Where a line below has the string "Invest" in it, include it in the count, and give that count alone.

== Supplied material ==

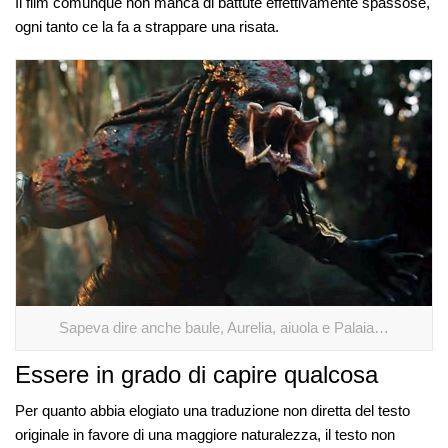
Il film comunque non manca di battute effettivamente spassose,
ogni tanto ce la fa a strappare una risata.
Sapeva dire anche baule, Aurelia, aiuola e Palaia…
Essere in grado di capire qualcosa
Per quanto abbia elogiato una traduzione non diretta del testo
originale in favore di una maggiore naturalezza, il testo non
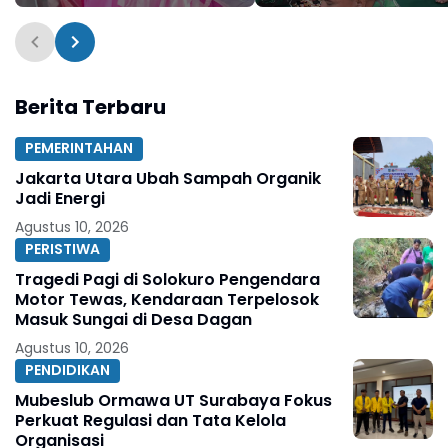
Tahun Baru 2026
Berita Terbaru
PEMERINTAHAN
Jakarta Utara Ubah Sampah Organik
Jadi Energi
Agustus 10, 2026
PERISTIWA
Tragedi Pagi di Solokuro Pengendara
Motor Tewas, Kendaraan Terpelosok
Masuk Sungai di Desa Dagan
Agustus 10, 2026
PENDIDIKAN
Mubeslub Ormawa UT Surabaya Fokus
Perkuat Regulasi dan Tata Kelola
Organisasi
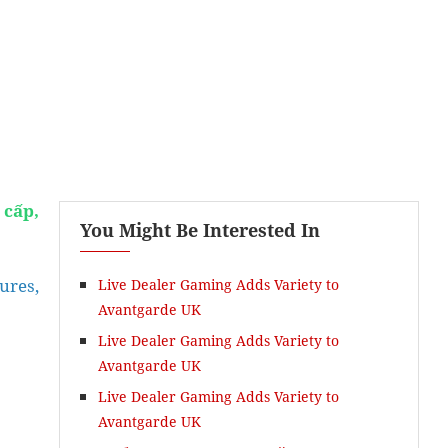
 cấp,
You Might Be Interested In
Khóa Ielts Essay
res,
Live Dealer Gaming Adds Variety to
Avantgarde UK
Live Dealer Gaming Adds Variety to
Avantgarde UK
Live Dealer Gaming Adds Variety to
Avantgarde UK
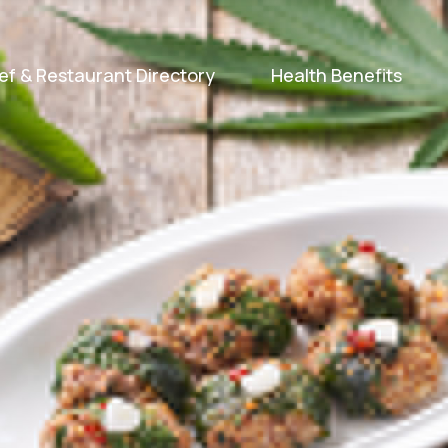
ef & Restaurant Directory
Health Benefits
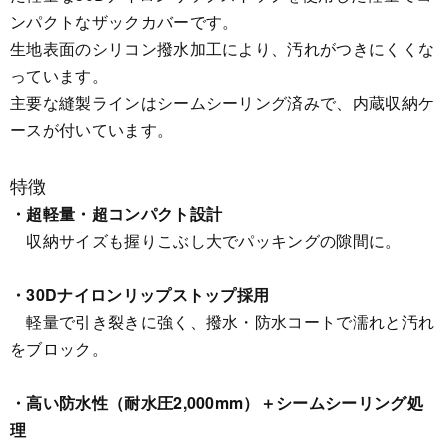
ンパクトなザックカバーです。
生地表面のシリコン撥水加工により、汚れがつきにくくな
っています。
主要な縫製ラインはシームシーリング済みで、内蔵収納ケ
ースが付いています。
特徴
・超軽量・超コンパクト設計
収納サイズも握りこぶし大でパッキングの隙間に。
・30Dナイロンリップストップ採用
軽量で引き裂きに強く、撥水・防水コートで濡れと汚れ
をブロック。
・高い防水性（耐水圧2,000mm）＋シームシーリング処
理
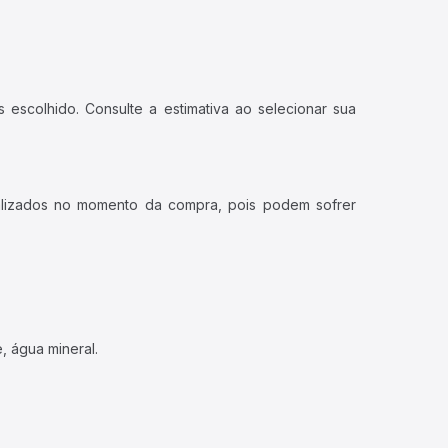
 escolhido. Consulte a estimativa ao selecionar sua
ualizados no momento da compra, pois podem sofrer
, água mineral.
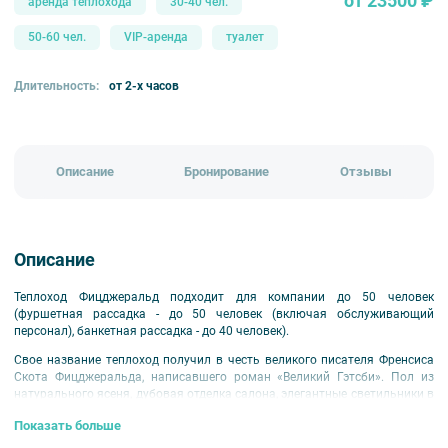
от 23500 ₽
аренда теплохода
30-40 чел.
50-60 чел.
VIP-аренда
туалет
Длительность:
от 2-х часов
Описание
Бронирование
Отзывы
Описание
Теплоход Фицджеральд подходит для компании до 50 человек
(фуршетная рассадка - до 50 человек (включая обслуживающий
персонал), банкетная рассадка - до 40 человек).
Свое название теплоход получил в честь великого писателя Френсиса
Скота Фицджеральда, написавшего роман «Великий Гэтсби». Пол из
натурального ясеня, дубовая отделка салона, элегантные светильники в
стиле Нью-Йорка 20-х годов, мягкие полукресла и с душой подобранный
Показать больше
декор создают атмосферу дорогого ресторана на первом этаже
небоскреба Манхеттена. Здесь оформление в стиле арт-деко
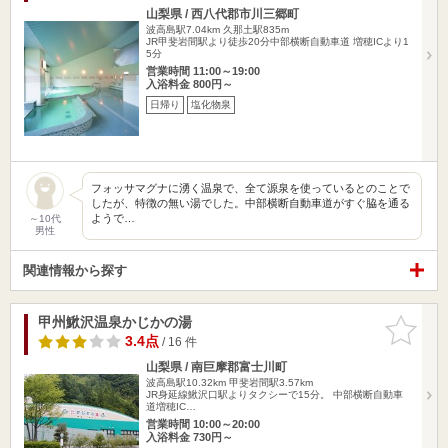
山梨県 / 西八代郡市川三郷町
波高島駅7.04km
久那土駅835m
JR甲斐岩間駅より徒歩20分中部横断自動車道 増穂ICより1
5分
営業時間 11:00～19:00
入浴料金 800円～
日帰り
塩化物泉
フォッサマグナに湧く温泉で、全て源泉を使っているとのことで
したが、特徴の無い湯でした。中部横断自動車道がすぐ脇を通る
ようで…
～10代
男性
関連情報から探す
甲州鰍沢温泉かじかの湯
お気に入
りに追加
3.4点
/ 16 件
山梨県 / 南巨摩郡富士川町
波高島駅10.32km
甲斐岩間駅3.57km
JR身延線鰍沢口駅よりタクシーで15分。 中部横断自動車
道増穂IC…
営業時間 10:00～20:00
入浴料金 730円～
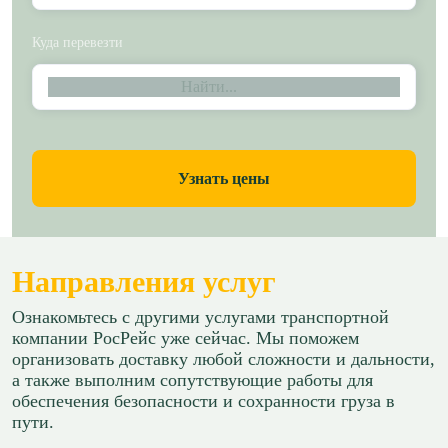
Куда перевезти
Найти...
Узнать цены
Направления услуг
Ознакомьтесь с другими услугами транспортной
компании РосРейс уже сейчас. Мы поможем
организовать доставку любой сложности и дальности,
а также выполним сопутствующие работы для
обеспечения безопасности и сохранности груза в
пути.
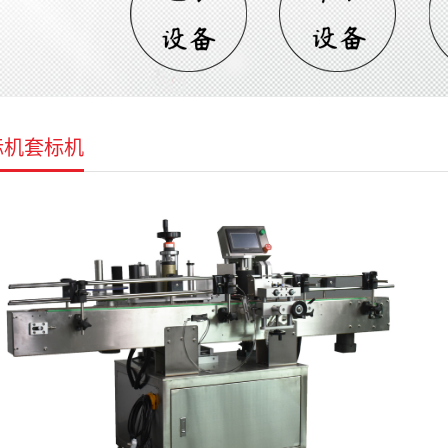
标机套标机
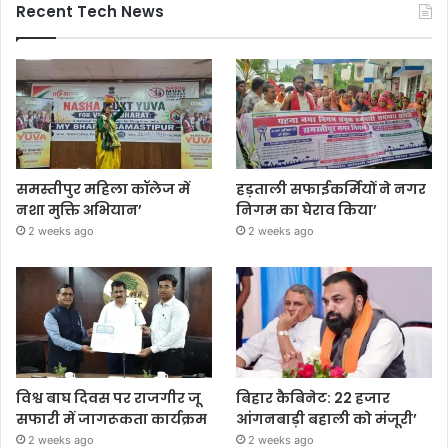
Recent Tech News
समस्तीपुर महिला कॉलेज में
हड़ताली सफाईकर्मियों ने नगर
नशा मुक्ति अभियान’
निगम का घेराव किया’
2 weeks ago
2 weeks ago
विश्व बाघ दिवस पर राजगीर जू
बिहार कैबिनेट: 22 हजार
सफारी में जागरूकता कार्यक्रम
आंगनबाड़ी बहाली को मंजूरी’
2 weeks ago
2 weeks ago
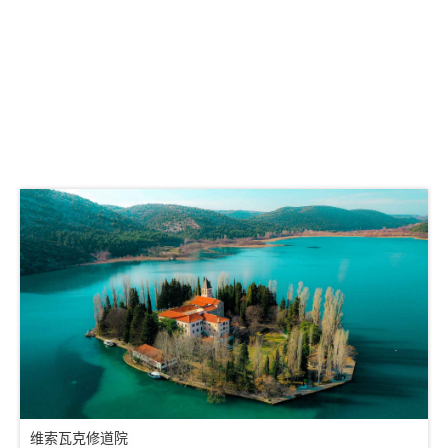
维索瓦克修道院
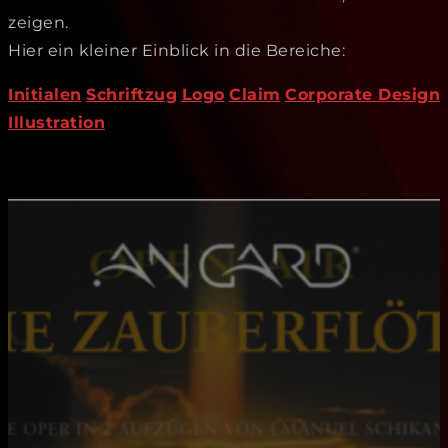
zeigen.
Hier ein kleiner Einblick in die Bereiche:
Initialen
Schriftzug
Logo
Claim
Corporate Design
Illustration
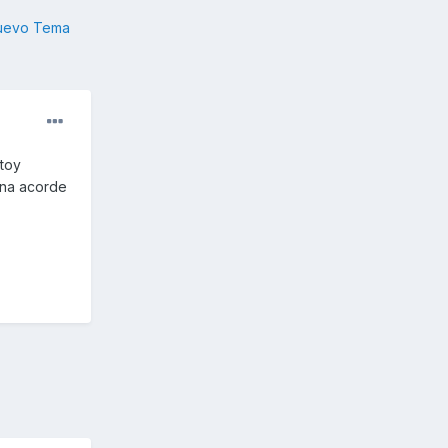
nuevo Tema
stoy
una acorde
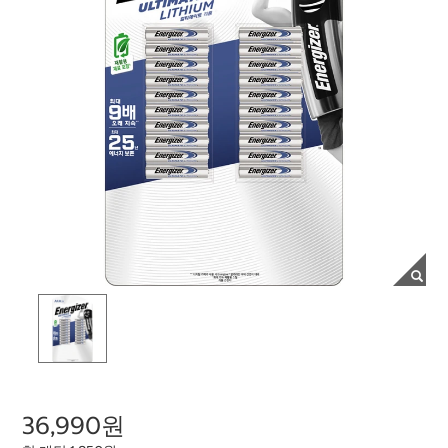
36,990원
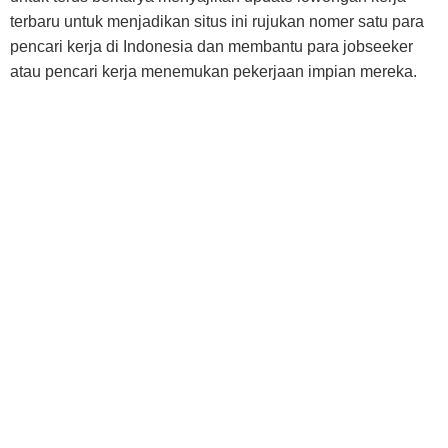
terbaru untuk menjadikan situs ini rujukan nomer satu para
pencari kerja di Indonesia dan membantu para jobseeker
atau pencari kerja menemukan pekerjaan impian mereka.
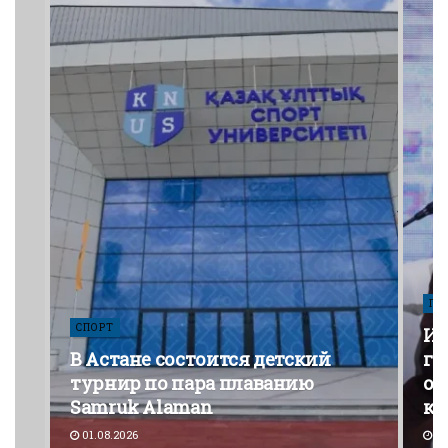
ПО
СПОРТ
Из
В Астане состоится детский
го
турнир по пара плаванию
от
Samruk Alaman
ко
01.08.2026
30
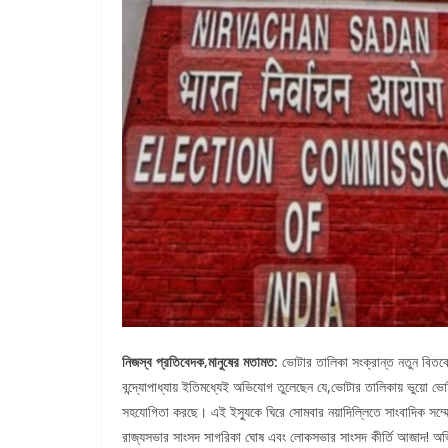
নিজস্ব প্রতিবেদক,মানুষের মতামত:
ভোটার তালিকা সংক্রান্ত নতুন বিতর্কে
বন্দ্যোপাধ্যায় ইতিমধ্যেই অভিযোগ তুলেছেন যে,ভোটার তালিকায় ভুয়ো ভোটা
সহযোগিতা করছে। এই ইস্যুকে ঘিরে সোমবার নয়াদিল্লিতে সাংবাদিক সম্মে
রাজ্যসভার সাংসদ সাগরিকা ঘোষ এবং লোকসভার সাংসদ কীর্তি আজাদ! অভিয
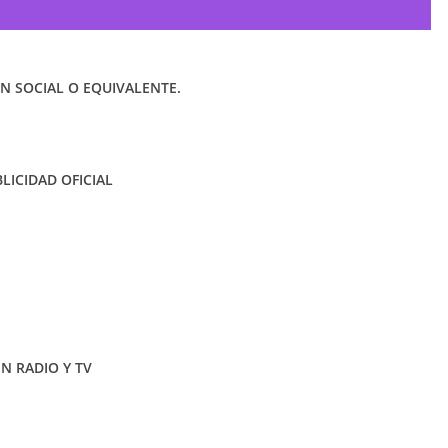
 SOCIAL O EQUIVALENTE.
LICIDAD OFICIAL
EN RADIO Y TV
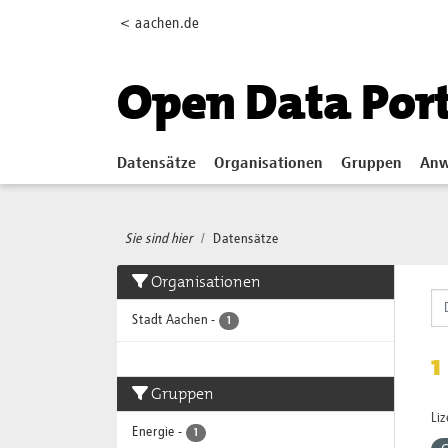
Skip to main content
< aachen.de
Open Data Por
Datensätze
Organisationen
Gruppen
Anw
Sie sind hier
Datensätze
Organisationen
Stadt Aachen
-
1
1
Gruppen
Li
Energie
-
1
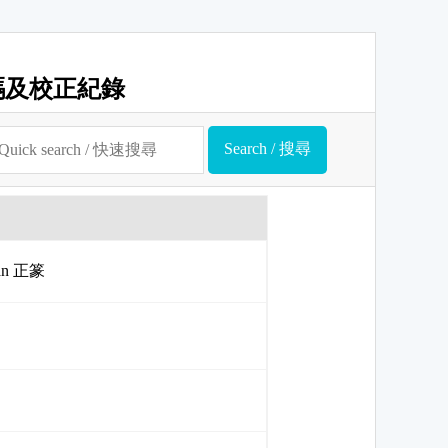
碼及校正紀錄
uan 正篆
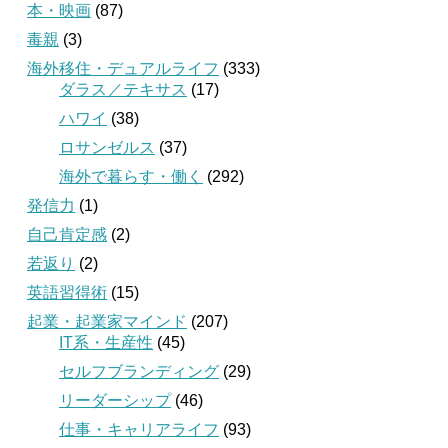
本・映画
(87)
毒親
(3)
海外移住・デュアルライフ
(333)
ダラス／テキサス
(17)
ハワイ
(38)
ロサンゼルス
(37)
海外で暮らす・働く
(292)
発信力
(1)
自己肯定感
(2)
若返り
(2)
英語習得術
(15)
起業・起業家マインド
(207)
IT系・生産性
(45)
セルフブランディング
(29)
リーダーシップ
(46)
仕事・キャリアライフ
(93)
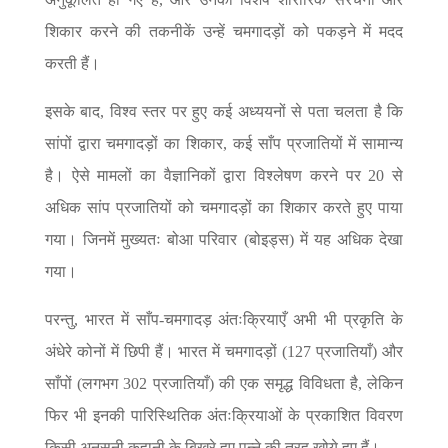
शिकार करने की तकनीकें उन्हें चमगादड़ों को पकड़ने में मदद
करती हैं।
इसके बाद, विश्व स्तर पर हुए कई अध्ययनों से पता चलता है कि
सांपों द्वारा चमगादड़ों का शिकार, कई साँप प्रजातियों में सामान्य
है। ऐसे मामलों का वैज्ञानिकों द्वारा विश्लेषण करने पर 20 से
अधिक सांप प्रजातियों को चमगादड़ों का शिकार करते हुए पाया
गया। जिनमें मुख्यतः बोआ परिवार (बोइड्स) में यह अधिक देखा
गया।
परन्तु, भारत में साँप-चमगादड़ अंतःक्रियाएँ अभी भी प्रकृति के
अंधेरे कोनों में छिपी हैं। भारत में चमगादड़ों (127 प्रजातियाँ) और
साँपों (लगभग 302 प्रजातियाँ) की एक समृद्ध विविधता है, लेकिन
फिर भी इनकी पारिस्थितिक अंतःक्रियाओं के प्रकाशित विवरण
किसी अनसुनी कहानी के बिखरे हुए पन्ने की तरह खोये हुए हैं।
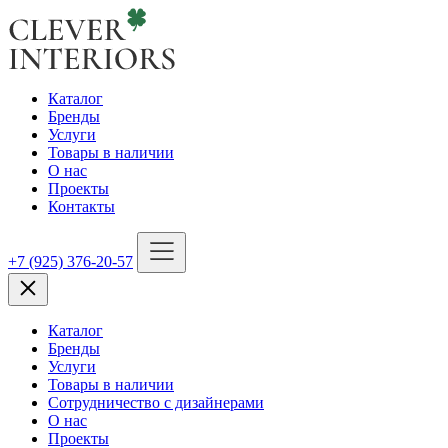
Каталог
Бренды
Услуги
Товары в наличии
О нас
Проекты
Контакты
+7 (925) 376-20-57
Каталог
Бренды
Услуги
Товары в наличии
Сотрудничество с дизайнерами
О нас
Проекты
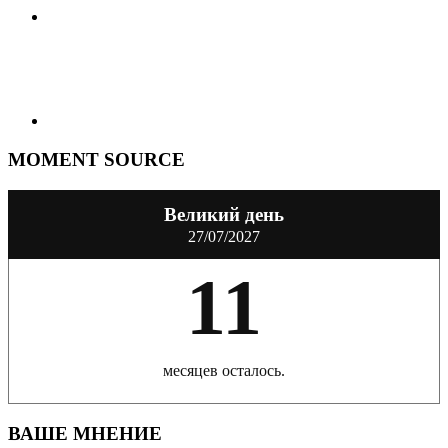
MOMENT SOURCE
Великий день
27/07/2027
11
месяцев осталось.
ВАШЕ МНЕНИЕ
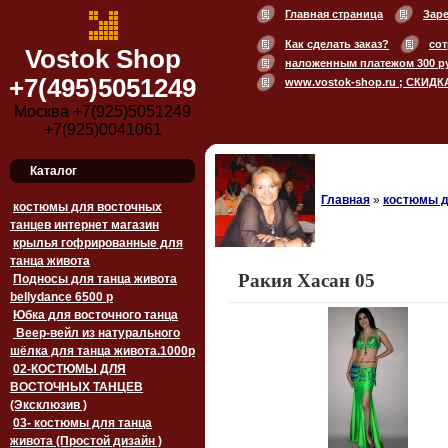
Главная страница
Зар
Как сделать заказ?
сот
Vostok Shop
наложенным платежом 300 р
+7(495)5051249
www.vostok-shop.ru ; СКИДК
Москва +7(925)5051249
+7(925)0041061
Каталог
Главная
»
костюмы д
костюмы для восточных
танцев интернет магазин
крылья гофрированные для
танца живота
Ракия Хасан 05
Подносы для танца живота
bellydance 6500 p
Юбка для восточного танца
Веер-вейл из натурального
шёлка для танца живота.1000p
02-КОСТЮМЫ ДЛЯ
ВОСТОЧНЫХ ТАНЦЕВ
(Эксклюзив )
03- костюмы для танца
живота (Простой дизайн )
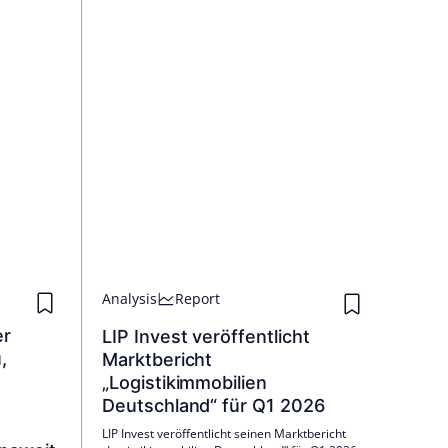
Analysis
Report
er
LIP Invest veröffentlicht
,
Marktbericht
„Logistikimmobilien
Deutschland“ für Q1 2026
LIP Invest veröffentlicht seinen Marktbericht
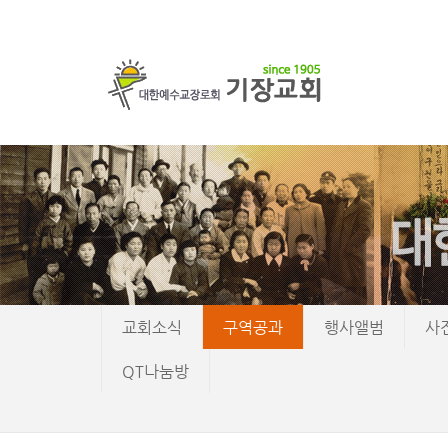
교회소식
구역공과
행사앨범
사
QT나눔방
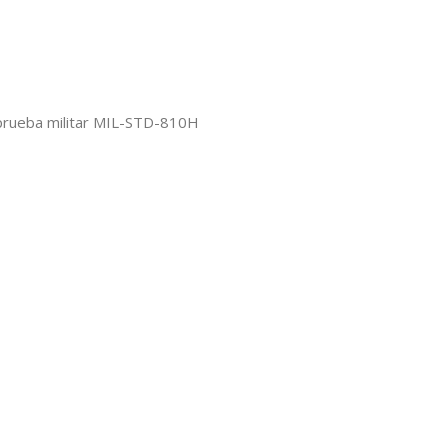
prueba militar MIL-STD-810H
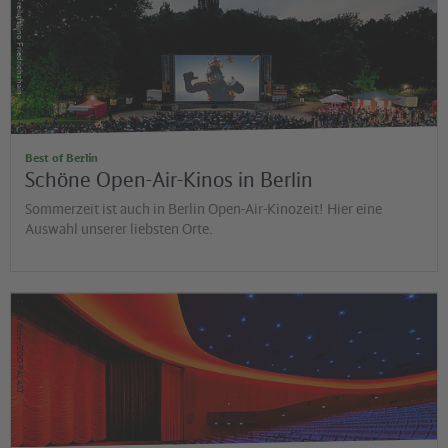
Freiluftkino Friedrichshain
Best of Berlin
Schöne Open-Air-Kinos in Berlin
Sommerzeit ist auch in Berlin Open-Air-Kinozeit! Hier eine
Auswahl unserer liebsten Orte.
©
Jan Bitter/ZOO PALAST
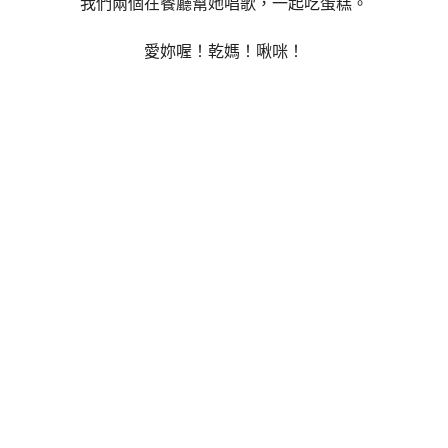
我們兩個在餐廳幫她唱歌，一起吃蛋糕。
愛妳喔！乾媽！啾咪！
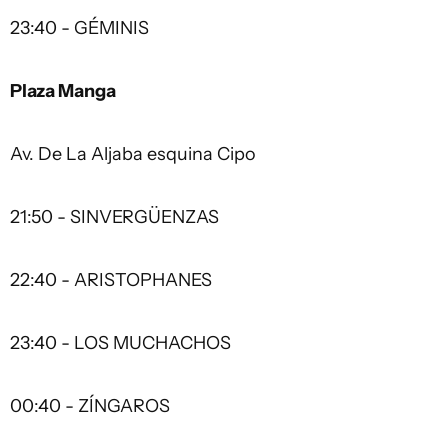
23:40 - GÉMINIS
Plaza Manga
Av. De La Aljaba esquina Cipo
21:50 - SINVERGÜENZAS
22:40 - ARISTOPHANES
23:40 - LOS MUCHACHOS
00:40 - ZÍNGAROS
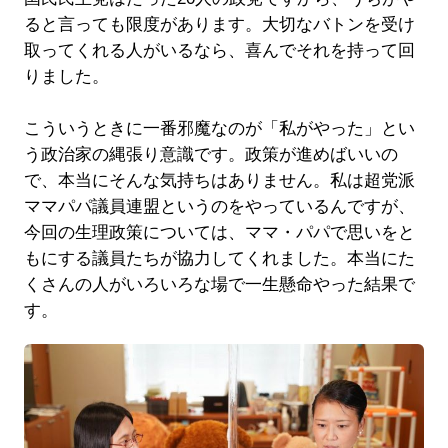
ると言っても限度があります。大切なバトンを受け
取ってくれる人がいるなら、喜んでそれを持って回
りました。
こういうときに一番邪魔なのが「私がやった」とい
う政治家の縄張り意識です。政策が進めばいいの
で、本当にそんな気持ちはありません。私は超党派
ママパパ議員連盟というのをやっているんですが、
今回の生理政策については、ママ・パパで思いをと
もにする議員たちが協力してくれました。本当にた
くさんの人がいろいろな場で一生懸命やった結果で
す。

===

§ Solution
2